El decimoquinto conde de Spallanza debía de llevar muerto bastante rato. Su lívido rostro recordó a su hijo una pintura de El Greco que colgaba en su dormitorio y que ahora, como todo lo que allí, en Il vecchio castello, se contenía, acababa de transcurrir a su propiedad.
«Soy huérfano, soy rico, soy el decimosexto conde de Spallanza», pensó el pianista, antes de romper a llorar sobre el cadáver de su padre.
PROMENADE
14
Bolsean, 8 de enero de 1986, miércoles
Tras el mostrador de recepción de La Colmena, Miriam Gómez elevó sus miopes ojos hacia el reloj de pared, sobre los archivadores donde se acumulaban periódicos atrasados y carpetas contables. Sus cuatro dioptrías apenas le dejaron intuir la hora: ocho treinta de la tarde.
La noche anterior, mientras besaba a su novio, se le habían roto las gafas. Desde hacía un par de citas, permitía a Adrián deslizar una mano debajo de su sujetador. ¿Resultado? En plena excitación, él le había tirado las gafas al suelo. En la óptica le advirtieron que tardarían un día en reparárselas. Pese a lo cual, Miriam había ido a trabajar. ¡Qué remedio, si no quería problemas con su jefe, ese verraco de Vacas!
Sin sus lentes, aquella borrosa jornada se le había hecho interminable. Perdía las facturas, las notas de prensa. No se atrevía a abandonar el mostrador para recoger el correo que diariamente el cartero depositaba en el buzón porque, según decían que le había ocurrido a más de un ciego -y era casi como si ella lo estuviera-, temía caer por el hueco del ascensor.
En su punto álgido, la jaqueca estuvo a punto de hacerle saltar las lágrimas, pero ya faltaba poco para cerrar. A las nueve en punto apagaría las luces y abandonaría la redacción de La Colmena. Había quedado con Adrián, el hombre con quien, sonrió para sí (porque él aún no lo sabía), iba a casarse.
Adrián estaba terminando Medicina. Se lo tomaba con calma. Tanta, que había suspendido varios cursos. Pero eso iba a cambiar, le había prometido a Miriam.

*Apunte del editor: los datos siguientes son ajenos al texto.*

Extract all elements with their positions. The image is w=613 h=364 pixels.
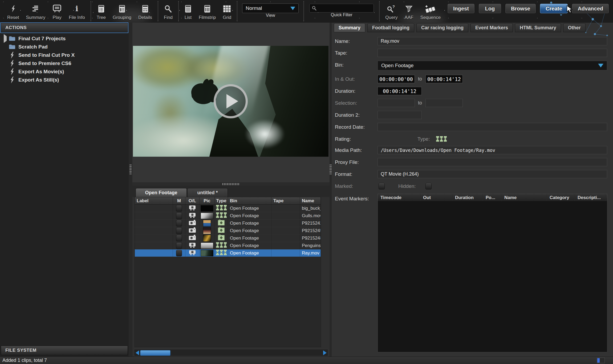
em-column-header-out[interactable]: Out bbox=[420, 194, 452, 201]
proxy-file-field[interactable] bbox=[377, 158, 607, 166]
selection-in-field[interactable] bbox=[377, 99, 415, 107]
log-button[interactable]: Log bbox=[479, 4, 501, 13]
tab-event-markers[interactable]: Event Markers bbox=[470, 23, 513, 32]
cell-m bbox=[173, 205, 185, 212]
tool-filmstrip[interactable]: Filmstrip bbox=[199, 0, 216, 20]
marked-checkbox[interactable] bbox=[176, 235, 182, 241]
tab-other[interactable]: Other bbox=[563, 23, 586, 32]
marked-checkbox[interactable] bbox=[176, 205, 182, 212]
file-system-panel-header[interactable]: FILE SYSTEM bbox=[1, 346, 128, 355]
scrollbar-thumb[interactable] bbox=[140, 350, 170, 356]
column-header-m[interactable]: M bbox=[173, 197, 185, 204]
em-column-header-descripti[interactable]: Descripti... bbox=[575, 194, 606, 201]
tab-car-racing-logging[interactable]: Car racing logging bbox=[416, 23, 468, 32]
tool-list[interactable]: List bbox=[184, 0, 192, 20]
bin-dropdown[interactable]: Open Footage bbox=[377, 61, 607, 70]
table-row[interactable]: Open FootageRay.mov bbox=[135, 249, 321, 257]
sidebar-item-export-as-movie-s[interactable]: Export As Movie(s) bbox=[0, 67, 129, 76]
table-row[interactable]: Open FootageP9215242 bbox=[135, 220, 321, 227]
film-icon bbox=[216, 249, 227, 257]
bin-tab-open-footage[interactable]: Open Footage bbox=[136, 188, 187, 197]
sidebar-splitter[interactable] bbox=[129, 23, 132, 357]
bin-tab-untitled[interactable]: untitled * bbox=[187, 188, 228, 197]
column-header-tape[interactable]: Tape bbox=[271, 197, 300, 204]
tab-html-summary[interactable]: HTML Summary bbox=[515, 23, 561, 32]
em-column-header-name[interactable]: Name bbox=[502, 194, 547, 201]
column-header-label[interactable]: Label bbox=[135, 197, 173, 204]
scroll-left-arrow-icon[interactable] bbox=[136, 350, 139, 355]
monitor-icon bbox=[52, 3, 62, 14]
column-header-name[interactable]: Name bbox=[300, 197, 321, 204]
marked-checkbox[interactable] bbox=[176, 213, 182, 219]
tool-grid[interactable]: Grid bbox=[223, 0, 231, 20]
horizontal-scrollbar[interactable] bbox=[134, 349, 328, 356]
table-row[interactable]: Open Footagebig_buck_b bbox=[135, 205, 321, 212]
tape-field[interactable] bbox=[377, 49, 607, 57]
marked-checkbox[interactable] bbox=[379, 183, 385, 189]
hidden-checkbox[interactable] bbox=[425, 183, 432, 189]
em-column-header-timecode[interactable]: Timecode bbox=[378, 194, 420, 201]
duration-field[interactable]: 00:00:14'12 bbox=[377, 87, 422, 95]
details-splitter[interactable] bbox=[330, 23, 332, 357]
cell-name: Gulls.mov bbox=[300, 212, 321, 219]
column-header-bin[interactable]: Bin bbox=[228, 197, 271, 204]
media-path-field[interactable]: /Users/Dave/Downloads/Open Footage/Ray.m… bbox=[377, 146, 607, 154]
sidebar-item-send-to-premiere-cs6[interactable]: Send to Premiere CS6 bbox=[0, 59, 129, 67]
tool-grouping[interactable]: Grouping bbox=[113, 0, 131, 20]
tool-details[interactable]: Details bbox=[138, 0, 152, 20]
tab-summary[interactable]: Summary bbox=[334, 23, 365, 32]
create-button[interactable]: Create bbox=[540, 4, 568, 13]
preview-splitter[interactable] bbox=[132, 182, 330, 186]
in-timecode-field[interactable]: 00:00:00'00 bbox=[377, 75, 415, 83]
tool-file-info[interactable]: iFile Info bbox=[69, 0, 85, 20]
format-field[interactable]: QT Movie (H.264) bbox=[377, 170, 607, 178]
out-timecode-field[interactable]: 00:00:14'12 bbox=[425, 75, 463, 83]
em-column-header-duration[interactable]: Duration bbox=[452, 194, 483, 201]
tool-sequence[interactable]: Sequence bbox=[420, 0, 441, 20]
table-row[interactable]: Open FootageGulls.mov bbox=[135, 212, 321, 220]
column-header-pic[interactable]: Pic bbox=[200, 197, 215, 204]
table-row[interactable]: Open FootageP9215245 bbox=[135, 227, 321, 234]
actions-panel-title: ACTIONS bbox=[5, 25, 27, 30]
ingest-button[interactable]: Ingest bbox=[448, 4, 474, 13]
marked-label: Marked: bbox=[335, 182, 375, 190]
marked-checkbox[interactable] bbox=[176, 250, 182, 256]
advanced-button[interactable]: Advanced bbox=[572, 4, 609, 13]
name-field[interactable]: Ray.mov bbox=[377, 37, 607, 45]
table-row[interactable]: Open FootageP9215248 bbox=[135, 234, 321, 242]
tool-query[interactable]: ?Query bbox=[385, 0, 397, 20]
quick-filter-input[interactable] bbox=[309, 4, 374, 13]
video-frame[interactable] bbox=[133, 46, 328, 157]
marked-checkbox[interactable] bbox=[176, 220, 182, 227]
record-date-field[interactable] bbox=[377, 123, 607, 131]
tool-reset[interactable]: Reset bbox=[7, 0, 19, 20]
browse-button[interactable]: Browse bbox=[505, 4, 536, 13]
play-button[interactable] bbox=[214, 84, 248, 118]
view-dropdown[interactable]: Normal bbox=[242, 3, 299, 13]
disclosure-triangle-icon[interactable] bbox=[4, 36, 7, 41]
marked-checkbox[interactable] bbox=[176, 242, 182, 249]
selection-out-field[interactable] bbox=[425, 99, 463, 107]
actions-panel-header[interactable]: ACTIONS bbox=[1, 23, 128, 33]
tool-play[interactable]: Play bbox=[52, 0, 62, 20]
dropdown-arrow-icon bbox=[598, 64, 603, 67]
tool-summary[interactable]: Summary bbox=[26, 0, 45, 20]
marked-checkbox[interactable] bbox=[176, 228, 182, 234]
sidebar-item-send-to-final-cut-pro-x[interactable]: Send to Final Cut Pro X bbox=[0, 51, 129, 59]
column-header-type[interactable]: Type bbox=[215, 197, 228, 204]
tool-tree[interactable]: Tree bbox=[97, 0, 106, 20]
duration2-field[interactable] bbox=[377, 111, 422, 119]
table-row[interactable]: Open FootagePenguins.m bbox=[135, 242, 321, 249]
scroll-right-arrow-icon[interactable] bbox=[323, 350, 327, 355]
em-column-header-category[interactable]: Category bbox=[547, 194, 575, 201]
sidebar-item-scratch-pad[interactable]: Scratch Pad bbox=[0, 43, 129, 51]
column-header-o-l[interactable]: O/L bbox=[185, 197, 200, 204]
tab-football-logging[interactable]: Football logging bbox=[367, 23, 414, 32]
tool-aaf[interactable]: AAF bbox=[405, 0, 413, 20]
sidebar-item-export-as-still-s[interactable]: Export As Still(s) bbox=[0, 76, 129, 84]
sidebar-item-final-cut-7-projects[interactable]: Final Cut 7 Projects bbox=[0, 34, 129, 43]
still-frame-icon bbox=[218, 220, 225, 227]
clip-table: LabelMO/LPicTypeBinTapeName Open Footage… bbox=[135, 197, 321, 347]
tool-find[interactable]: Find bbox=[164, 0, 173, 20]
em-column-header-po[interactable]: Po... bbox=[483, 194, 502, 201]
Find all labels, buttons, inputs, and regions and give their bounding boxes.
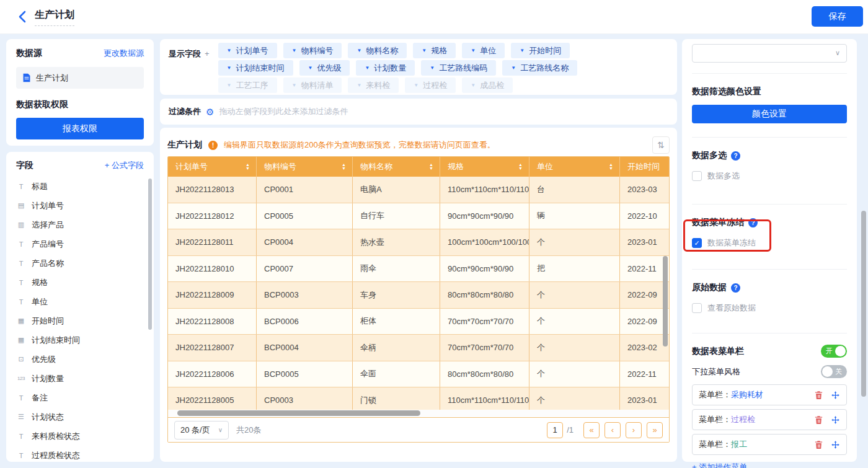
trash-icon[interactable] [814, 391, 823, 400]
display-field-chip[interactable]: ▼单位 [462, 43, 505, 58]
settings-select[interactable]: ∨ [692, 44, 847, 63]
table-row[interactable]: JH20221128013CP0001电脑A110cm*110cm*110/11… [168, 177, 670, 203]
last-page-button[interactable]: » [647, 422, 663, 438]
menu-bar-item-value[interactable]: 采购耗材 [731, 389, 763, 400]
table-cell: BCP0006 [256, 309, 352, 335]
move-icon[interactable] [831, 391, 840, 400]
display-field-chip[interactable]: ▼优先级 [299, 60, 350, 76]
field-item[interactable]: T规格 [16, 273, 144, 292]
gear-icon[interactable]: ⚙ [206, 107, 214, 117]
column-header[interactable]: 计划单号▲▼ [168, 157, 256, 177]
menu-bar-item-value[interactable]: 报工 [731, 439, 747, 450]
sort-arrows-icon: ▲▼ [246, 163, 250, 170]
field-item-label: 过程质检状态 [32, 450, 80, 461]
column-header[interactable]: 开始时间▲▼ [619, 157, 670, 177]
page-size-select[interactable]: 20 条/页 ∨ [174, 421, 229, 439]
column-header[interactable]: 物料编号▲▼ [256, 157, 352, 177]
display-field-chip[interactable]: ▼来料检 [348, 77, 399, 93]
field-item-label: 产品名称 [32, 258, 64, 269]
field-item[interactable]: T产品名称 [16, 254, 144, 273]
back-icon[interactable] [16, 10, 30, 24]
field-item[interactable]: ▥选择产品 [16, 215, 144, 234]
field-item[interactable]: T产品编号 [16, 234, 144, 254]
sort-button[interactable]: ⇅ [652, 136, 670, 154]
field-item[interactable]: T单位 [16, 292, 144, 311]
table-row[interactable]: JH20221128007BCP0004伞柄70cm*70cm*70/70个20… [168, 335, 670, 361]
display-field-chip[interactable]: ▼计划数量 [356, 60, 415, 76]
add-action-menu-link[interactable]: + 添加操作菜单 [692, 462, 847, 468]
table-vertical-scrollbar[interactable] [663, 256, 668, 347]
chip-label: 物料清单 [301, 80, 333, 91]
dropdown-style-toggle[interactable]: 关 [821, 365, 847, 378]
prev-page-button[interactable]: ‹ [604, 422, 621, 438]
display-field-chip[interactable]: ▼物料编号 [283, 43, 342, 58]
display-field-chip[interactable]: ▼物料清单 [283, 77, 342, 93]
column-header[interactable]: 物料名称▲▼ [352, 157, 440, 177]
field-item[interactable]: ☰计划状态 [16, 407, 144, 426]
field-item[interactable]: 123计划数量 [16, 369, 144, 388]
display-field-chip[interactable]: ▼过程检 [405, 77, 456, 93]
trash-icon[interactable] [814, 440, 823, 449]
display-field-chip[interactable]: ▼规格 [413, 43, 456, 58]
next-page-button[interactable]: › [626, 422, 642, 438]
trash-icon[interactable] [814, 415, 823, 425]
display-field-chip[interactable]: ▼工艺工序 [218, 77, 277, 93]
table-row[interactable]: JH20221128012CP0005自行车90cm*90cm*90/90辆20… [168, 203, 670, 230]
field-item[interactable]: T来料质检状态 [16, 426, 144, 446]
raw-data-checkbox[interactable] [692, 303, 702, 313]
change-datasource-link[interactable]: 更改数据源 [104, 48, 144, 59]
fields-scrollbar[interactable] [148, 179, 152, 330]
column-header[interactable]: 单位▲▼ [529, 157, 619, 177]
field-item[interactable]: ▤计划单号 [16, 196, 144, 215]
display-field-chip[interactable]: ▼工艺路线编码 [421, 60, 496, 76]
field-item[interactable]: ⊡优先级 [16, 350, 144, 369]
horizontal-scrollbar-thumb[interactable] [177, 410, 420, 416]
display-field-chip[interactable]: ▼计划结束时间 [218, 60, 293, 76]
table-row[interactable]: JH20221128005CP0003门锁110cm*110cm*110/110… [168, 387, 670, 410]
save-button[interactable]: 保存 [812, 6, 863, 27]
field-item[interactable]: T备注 [16, 388, 144, 407]
add-field-icon[interactable]: + [205, 49, 210, 58]
multi-select-checkbox-row[interactable]: 数据多选 [692, 170, 847, 182]
help-icon[interactable]: ? [748, 218, 758, 227]
table-row[interactable]: JH20221128010CP0007雨伞90cm*90cm*90/90把202… [168, 256, 670, 283]
display-field-chip[interactable]: ▼开始时间 [511, 43, 570, 58]
field-item[interactable]: ▦开始时间 [16, 311, 144, 330]
multi-select-checkbox[interactable] [692, 171, 702, 181]
help-icon[interactable]: ? [731, 283, 740, 293]
report-permission-button[interactable]: 报表权限 [16, 118, 144, 139]
table-row[interactable]: JH20221128009BCP0003车身80cm*80cm*80/80个20… [168, 282, 670, 309]
move-icon[interactable] [831, 440, 840, 449]
menu-bar-item[interactable]: 菜单栏：报工 [692, 434, 847, 455]
table-cell: 伞柄 [352, 335, 440, 361]
help-icon[interactable]: ? [731, 151, 740, 161]
move-icon[interactable] [831, 415, 840, 425]
window-scrollbar-thumb[interactable] [861, 211, 866, 397]
display-field-chip[interactable]: ▼计划单号 [218, 43, 277, 58]
datasource-item[interactable]: 生产计划 [16, 67, 144, 89]
menu-bar-item[interactable]: 菜单栏：采购耗材 [692, 384, 847, 405]
text-icon: T [16, 394, 26, 402]
menu-freeze-checkbox-row[interactable]: ✓ 数据菜单冻结 [692, 237, 847, 249]
formula-field-link[interactable]: + 公式字段 [105, 160, 144, 171]
field-item[interactable]: T标题 [16, 177, 144, 196]
table-row[interactable]: JH20221128011CP0004热水壶100cm*100cm*100/10… [168, 229, 670, 256]
column-header-label: 规格 [448, 161, 464, 172]
table-menu-toggle[interactable]: 开 [821, 345, 847, 358]
display-field-chip[interactable]: ▼工艺路线名称 [502, 60, 577, 76]
field-item[interactable]: T过程质检状态 [16, 446, 144, 462]
menu-freeze-checkbox[interactable]: ✓ [692, 238, 702, 248]
table-row[interactable]: JH20221128006BCP0005伞面80cm*80cm*80/80个20… [168, 361, 670, 388]
display-field-chip[interactable]: ▼物料名称 [348, 43, 407, 58]
column-header[interactable]: 规格▲▼ [440, 157, 529, 177]
table-row[interactable]: JH20221128008BCP0006柜体70cm*70cm*70/70个20… [168, 309, 670, 335]
raw-data-checkbox-row[interactable]: 查看原始数据 [692, 302, 847, 314]
field-item[interactable]: ▦计划结束时间 [16, 330, 144, 350]
color-settings-button[interactable]: 颜色设置 [692, 105, 847, 123]
table-cell: 90cm*90cm*90/90 [440, 203, 529, 229]
first-page-button[interactable]: « [583, 422, 600, 438]
menu-bar-item-value[interactable]: 过程检 [731, 414, 755, 425]
display-field-chip[interactable]: ▼成品检 [462, 77, 513, 93]
menu-bar-item[interactable]: 菜单栏：过程检 [692, 409, 847, 430]
page-number-input[interactable]: 1 [547, 422, 563, 438]
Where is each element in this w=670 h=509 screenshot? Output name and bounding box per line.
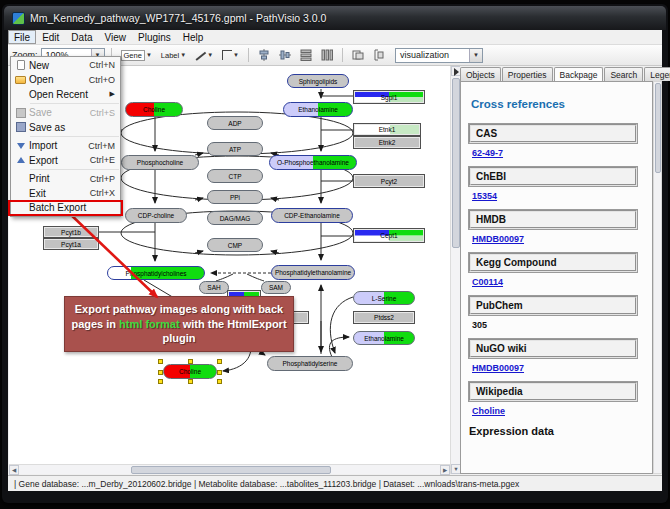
- menu-item-export[interactable]: ExportCtrl+E: [12, 153, 119, 168]
- selection-handle[interactable]: [217, 379, 222, 384]
- menu-item-save[interactable]: SaveCtrl+S: [12, 106, 119, 121]
- canvas-horizontal-scrollbar[interactable]: ◀ ▶: [9, 464, 450, 474]
- pathway-node-sam[interactable]: SAM: [261, 281, 291, 294]
- pathway-node-sgpl1[interactable]: Sgpl1: [353, 90, 425, 104]
- align-horizontal-center-button[interactable]: [255, 47, 273, 64]
- crossref-section-nugo-wiki: NuGO wikiHMDB00097: [469, 339, 652, 373]
- pathway-node-etnk1[interactable]: Etnk1: [353, 123, 421, 136]
- horizontal-scroll-thumb[interactable]: [131, 466, 331, 474]
- pathway-node-cmp[interactable]: CMP: [207, 238, 263, 252]
- crossref-source-name: NuGO wiki: [469, 339, 637, 358]
- crossref-link[interactable]: C00114: [472, 277, 652, 287]
- selection-handle[interactable]: [217, 359, 222, 364]
- pathway-node-sah[interactable]: SAH: [199, 281, 229, 294]
- menubar-item-file[interactable]: File: [8, 30, 36, 44]
- pathway-node-phosphatidylserine[interactable]: Phosphatidylserine: [267, 356, 353, 371]
- menu-item-print[interactable]: PrintCtrl+P: [12, 172, 119, 187]
- selection-handle[interactable]: [158, 379, 163, 384]
- pathway-node-l-serine[interactable]: L-Serine: [353, 291, 415, 305]
- crossref-link[interactable]: Choline: [472, 406, 652, 416]
- pathway-node-dag-mag[interactable]: DAG/MAG: [207, 211, 263, 225]
- align-vertical-center-icon: [279, 49, 291, 61]
- tab-legend[interactable]: Legend: [644, 67, 670, 81]
- add-gene-button[interactable]: Gene▼: [118, 47, 155, 64]
- visualization-combobox[interactable]: visualization ▼: [395, 48, 483, 63]
- pathway-node-sphingolipids[interactable]: Sphingolipids: [287, 74, 349, 88]
- pathway-node-ptdss2[interactable]: Ptdss2: [353, 311, 415, 324]
- pathway-node-ppi[interactable]: PPi: [207, 190, 263, 204]
- canvas-vertical-scrollbar[interactable]: ▲ ▼: [450, 66, 460, 474]
- tab-properties[interactable]: Properties: [502, 67, 553, 81]
- title-bar[interactable]: Mm_Kennedy_pathway_WP1771_45176.gpml - P…: [4, 6, 666, 30]
- pathway-node-cdp-choline[interactable]: CDP-choline: [125, 208, 187, 223]
- menu-item-exit[interactable]: ExitCtrl+X: [12, 186, 119, 201]
- tab-backpage[interactable]: Backpage: [554, 67, 604, 82]
- pathway-node-adp[interactable]: ADP: [207, 116, 263, 130]
- stack-button[interactable]: [370, 47, 388, 64]
- pathway-node-etnk2[interactable]: Etnk2: [353, 136, 421, 149]
- app-window: Mm_Kennedy_pathway_WP1771_45176.gpml - P…: [2, 4, 668, 503]
- pathway-node-pcyt1a[interactable]: Pcyt1a: [43, 238, 99, 250]
- menubar-item-view[interactable]: View: [98, 30, 132, 44]
- menu-shortcut: Ctrl+O: [89, 75, 115, 85]
- pathway-node-ctp[interactable]: CTP: [207, 169, 263, 183]
- scroll-right-icon[interactable]: ▶: [440, 465, 450, 475]
- common-size-button[interactable]: [349, 47, 367, 64]
- pathway-node-phosphatidylcholines[interactable]: Phosphatidylcholines: [107, 266, 205, 280]
- tab-search[interactable]: Search: [604, 67, 643, 81]
- distribute-rows-button[interactable]: [297, 47, 315, 64]
- crossref-link[interactable]: 15354: [472, 191, 652, 201]
- vertical-scroll-thumb[interactable]: [452, 78, 460, 248]
- panel-splitter-icon[interactable]: [454, 68, 459, 76]
- selection-handle[interactable]: [158, 370, 163, 375]
- tab-objects[interactable]: Objects: [460, 67, 501, 81]
- draw-line-button[interactable]: ▼: [192, 47, 216, 64]
- pathway-node-cept1[interactable]: Cept1: [353, 228, 425, 243]
- pathway-node-ethanolamine[interactable]: Ethanolamine: [353, 331, 415, 345]
- pathway-node-cdp-ethanolamine[interactable]: CDP-Ethanolamine: [271, 208, 353, 223]
- pathway-node-pcyt1b[interactable]: Pcyt1b: [43, 226, 99, 238]
- crossref-link[interactable]: 62-49-7: [472, 148, 652, 158]
- menubar-item-plugins[interactable]: Plugins: [132, 30, 177, 44]
- menu-item-new[interactable]: NewCtrl+N: [12, 58, 119, 73]
- cross-references-list: CAS62-49-7ChEBI15354HMDBHMDB00097Kegg Co…: [469, 124, 652, 416]
- menu-item-label: Batch Export: [29, 202, 115, 213]
- menu-bar: FileEditDataViewPluginsHelp: [8, 30, 662, 45]
- menubar-item-data[interactable]: Data: [65, 30, 98, 44]
- pathway-node-pcyt2[interactable]: Pcyt2: [353, 174, 425, 188]
- menu-item-save-as[interactable]: Save as: [12, 120, 119, 135]
- add-label-button[interactable]: Label▼: [158, 47, 189, 64]
- panel-scroll-thumb[interactable]: [655, 83, 661, 173]
- panel-scrollbar[interactable]: [653, 81, 662, 474]
- pathway-node-phosphatidylethanolamine[interactable]: Phosphatidylethanolamine: [271, 265, 355, 280]
- pathway-node-atp[interactable]: ATP: [207, 142, 263, 156]
- scroll-left-icon[interactable]: ◀: [9, 465, 19, 475]
- side-panel: ObjectsPropertiesBackpageSearchLegend Cr…: [460, 66, 662, 474]
- menu-item-label: New: [29, 60, 89, 71]
- selection-handle[interactable]: [188, 379, 193, 384]
- pathway-node-o-phosphoethanolamine[interactable]: O-Phosphoethanolamine: [269, 155, 357, 170]
- crossref-section-cas: CAS62-49-7: [469, 124, 652, 158]
- draw-connector-button[interactable]: ▼: [219, 47, 242, 64]
- crossref-link[interactable]: HMDB00097: [472, 234, 652, 244]
- pathway-node-choline[interactable]: Choline: [125, 102, 183, 117]
- selection-handle[interactable]: [188, 359, 193, 364]
- pathway-node-phosphocholine[interactable]: Phosphocholine: [121, 155, 199, 170]
- distribute-columns-button[interactable]: [318, 47, 336, 64]
- chevron-down-icon[interactable]: ▼: [469, 49, 482, 62]
- menubar-item-help[interactable]: Help: [177, 30, 210, 44]
- menu-item-batch-export[interactable]: Batch Export: [12, 201, 119, 216]
- menu-item-open[interactable]: OpenCtrl+O: [12, 73, 119, 88]
- selection-handle[interactable]: [217, 370, 222, 375]
- align-vertical-center-button[interactable]: [276, 47, 294, 64]
- selection-handle[interactable]: [158, 359, 163, 364]
- menu-item-import[interactable]: ImportCtrl+M: [12, 139, 119, 154]
- crossref-section-hmdb: HMDBHMDB00097: [469, 210, 652, 244]
- menubar-item-edit[interactable]: Edit: [36, 30, 65, 44]
- menu-item-open-recent[interactable]: Open Recent▶: [12, 87, 119, 102]
- pathway-node-ethanolamine[interactable]: Ethanolamine: [283, 102, 353, 117]
- callout-highlight-text: html format: [119, 318, 180, 330]
- crossref-link[interactable]: HMDB00097: [472, 363, 652, 373]
- submenu-arrow-icon: ▶: [110, 90, 115, 98]
- pathway-node-choline[interactable]: Choline: [163, 364, 217, 379]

Ella quería creer que Adrián -el futuro doctor Martínez- llegaría a convertirse en uno de esos médicos de la Seguridad Social, con su uniforme verde quirófano y su salario fijo, guardias retribuidas y congresos gratuitos, en pareja, a lugares exóticos, como el Caribe; capaz de amarla en la salud y en la enfermedad (circunstancia esta última en la que, con un médico en casa, estaría mejor atendida) y de sacar adelante a una familia. La suya, los Martínez-Gómez. Con guión, sí, para dar lustre a los deslucidos galones que su padre, Alarico Gómez, un anónimo comandante del Ejército de Tierra, no había sabido o no había podido abrillantar.